▸ **ACTION ITEM**
Look through the material below and count the lines that hold "Дьяковой". Give that number by itself.

▸ **INPUT DATA**
★ ★ ★ ★

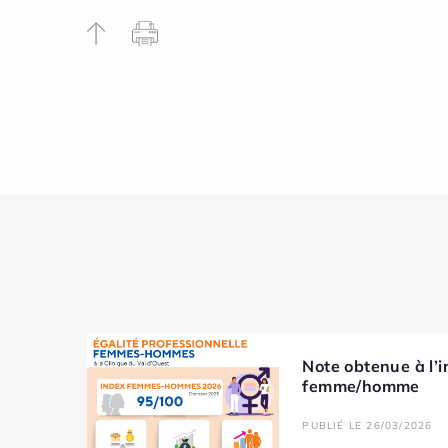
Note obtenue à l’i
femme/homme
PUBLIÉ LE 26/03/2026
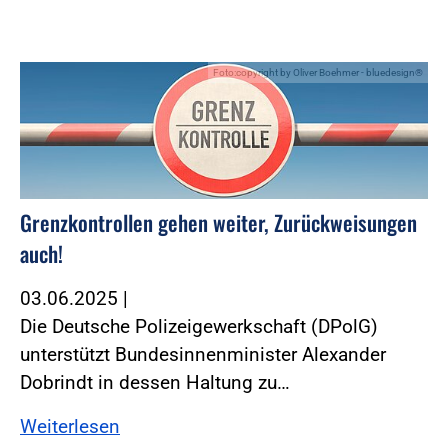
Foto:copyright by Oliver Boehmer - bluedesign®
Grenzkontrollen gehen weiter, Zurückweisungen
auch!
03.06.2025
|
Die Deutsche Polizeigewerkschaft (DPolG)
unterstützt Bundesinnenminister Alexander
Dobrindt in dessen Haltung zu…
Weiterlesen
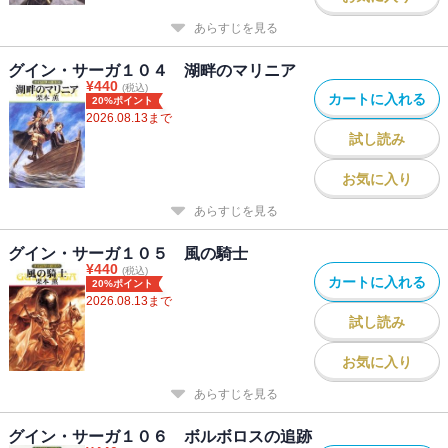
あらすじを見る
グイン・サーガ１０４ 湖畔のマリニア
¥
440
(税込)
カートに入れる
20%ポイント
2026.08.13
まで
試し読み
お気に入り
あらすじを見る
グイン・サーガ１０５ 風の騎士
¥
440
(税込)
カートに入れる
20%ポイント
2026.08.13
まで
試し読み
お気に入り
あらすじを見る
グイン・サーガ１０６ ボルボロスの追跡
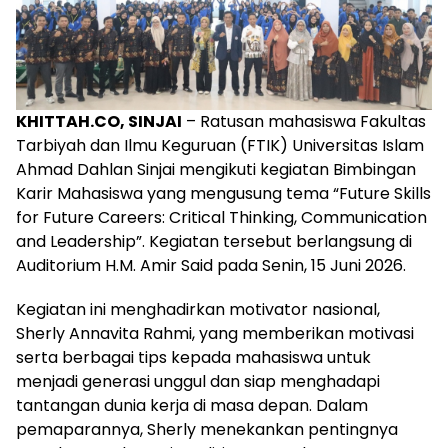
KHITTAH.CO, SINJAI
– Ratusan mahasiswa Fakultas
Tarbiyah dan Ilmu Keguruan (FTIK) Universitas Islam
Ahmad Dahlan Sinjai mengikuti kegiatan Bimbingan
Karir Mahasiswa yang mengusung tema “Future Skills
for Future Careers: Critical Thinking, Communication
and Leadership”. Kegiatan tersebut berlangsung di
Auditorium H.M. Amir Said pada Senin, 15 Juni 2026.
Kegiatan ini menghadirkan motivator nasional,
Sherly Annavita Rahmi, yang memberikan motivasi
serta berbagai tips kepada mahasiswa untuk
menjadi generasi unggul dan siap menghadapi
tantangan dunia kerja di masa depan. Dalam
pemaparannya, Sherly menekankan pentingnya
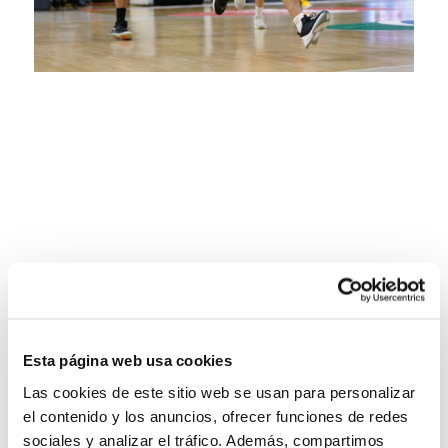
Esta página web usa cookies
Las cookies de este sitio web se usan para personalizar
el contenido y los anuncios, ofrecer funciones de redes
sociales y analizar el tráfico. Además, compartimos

★ ★ ★ ★

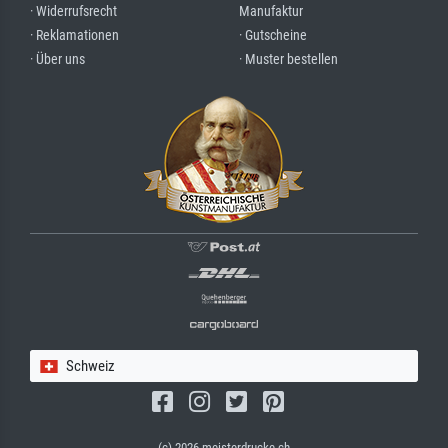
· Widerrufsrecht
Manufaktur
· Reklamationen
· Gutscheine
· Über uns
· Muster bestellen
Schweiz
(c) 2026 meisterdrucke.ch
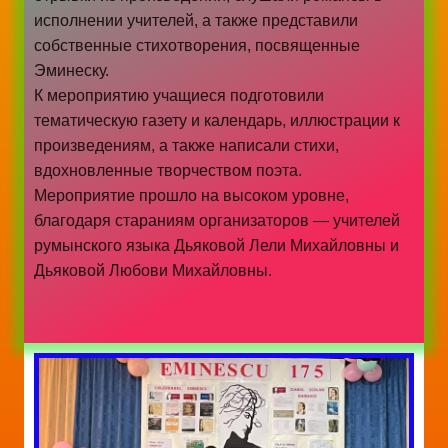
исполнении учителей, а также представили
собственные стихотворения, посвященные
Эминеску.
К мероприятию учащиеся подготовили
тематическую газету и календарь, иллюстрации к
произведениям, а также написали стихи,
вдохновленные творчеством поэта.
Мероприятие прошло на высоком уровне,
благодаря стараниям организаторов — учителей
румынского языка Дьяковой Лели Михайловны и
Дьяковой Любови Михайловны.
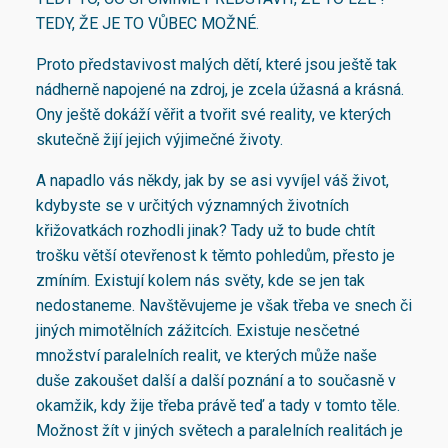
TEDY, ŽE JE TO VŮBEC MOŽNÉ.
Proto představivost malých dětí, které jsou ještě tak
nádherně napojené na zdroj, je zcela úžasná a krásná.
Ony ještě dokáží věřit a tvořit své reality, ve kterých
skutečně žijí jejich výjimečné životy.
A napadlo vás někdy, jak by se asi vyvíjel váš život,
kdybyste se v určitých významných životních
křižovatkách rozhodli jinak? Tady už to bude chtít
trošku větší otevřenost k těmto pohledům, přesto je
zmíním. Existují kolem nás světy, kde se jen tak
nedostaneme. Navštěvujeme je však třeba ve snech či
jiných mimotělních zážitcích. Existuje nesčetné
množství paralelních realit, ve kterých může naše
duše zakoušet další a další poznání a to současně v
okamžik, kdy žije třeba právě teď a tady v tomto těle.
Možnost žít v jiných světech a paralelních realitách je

★ ★ ★ ★

▸ **WRITTEN REPLY**
2